There are a large number of media materials used in the manufacture of pellets. Usually they are biocompatible substances with different chemical, physical-chemical and mechanical properties. In particular, their choice depends on the technical, economic and regulatory factors, such as compatibility of the material of the carrier with the active ingredient (s), the ability to disintegrate and dissolve, stability of the drug, raw material cost, machinability, permission of the regulatory authority for oral administration, etc.

In addition to the pellets used in the drugs controlled release of the active substance, also known rapidly disintegrating granules, able to quickly release the contained active ingredient. Appropriate dosage forms based on them, also known as potent form, are particularly preferred in the case of sporadically occurring indications for which the drugs act should occur as soon as possible. Their examples are analgesic, antitussive, anti-allergic, anti-asthmatic, protivoalergicescoe and other means. The substance of the media in such preparations is usually hydrophilic or water soluble, due to CEG which will ensure the required ability to disintegrate. However, this ability also depends on such additional factors as the presence of so-called agents, causing disintegration, i.e. substances that can absorb water and greatly to swell, or as much as possible effective surface.

Granules with a larger outer surface are small. In order to ensure the effective decomposition of the surface should be wetted, which is ensured by selection of the material of the carrier or adding wetting agents. Alternatively, the surface may be increased due to high porosity. In this case, the diameter of the particles plays only a minor role.
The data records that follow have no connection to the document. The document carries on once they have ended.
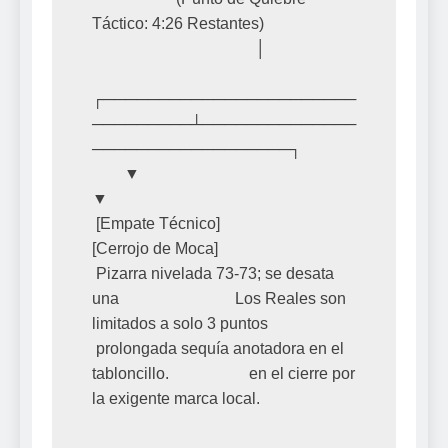
Táctico: 4:26 Restantes)

                                         │

┌───────────────────────
─────────┴──────────────
──────────────────┐

        ▼                                                                 
▼

 [Empate Técnico]                                                  
[Cerrojo de Moca]

 Pizarra nivelada 73-73; se desata 
una                             Los Reales son 
limitados a solo 3 puntos

 prolongada sequía anotadora en el 
tabloncillo.                    en el cierre por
In the Federal Republic of Germany patent 4201172 C1 described granules, as active ingredient containing aloe Vera extract, and as a carrier of gelatin or collagen, and the collagen is preferably soluble in cold water.
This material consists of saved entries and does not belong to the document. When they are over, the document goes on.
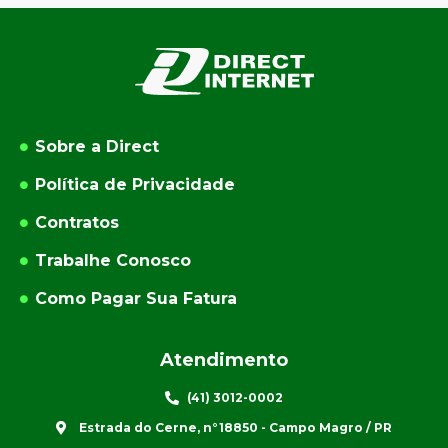
Sobre a Direct
Política de Privacidade
Contratos
Trabalhe Conosco
Como Pagar Sua Fatura
Atendimento
(41) 3012-0002
Estrada do Cerne, n°18850 - Campo Magro / PR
As the carrier can also be used for additional substances such as dextran, sugar, alcohol, glycine or polyvinylpyrrolidone. To obtain can be used as drip method, for example, by using the device disclosed in the patent Germany 3711169 A1, in which the granules are obtained by hardening the droplets in the coolant, preferably liquid nitrogen. In the subsequent freeze-drying receive the desired end product is t, high porosity and rate of decomposition.

In the Federal Republic of Germany patent 4201173 A1 also discloses such granules, which, however, contain a derivative of dihydropyridines as the active substance.

Upon receipt of such grignano on the basis of gelatin used long known the applicability of the material of the carrier for the freeze drying process for the manufacture of porous products. In particular, in Germany sell this kind of products for oral (e.g., Imodium®, obtained by freeze-drying lingual tablets or the leafs company Janssen-Cilag) and parenteral (for example, dry Mumpsvax®) applications.

The drawback of such preparations containing gelatin or collagen, is the fact that their efficiency is adversely affected by concerns of patients associated with the risk of BSE infection. In this regard, many patients and doctors prefer not containing gelatin preparations.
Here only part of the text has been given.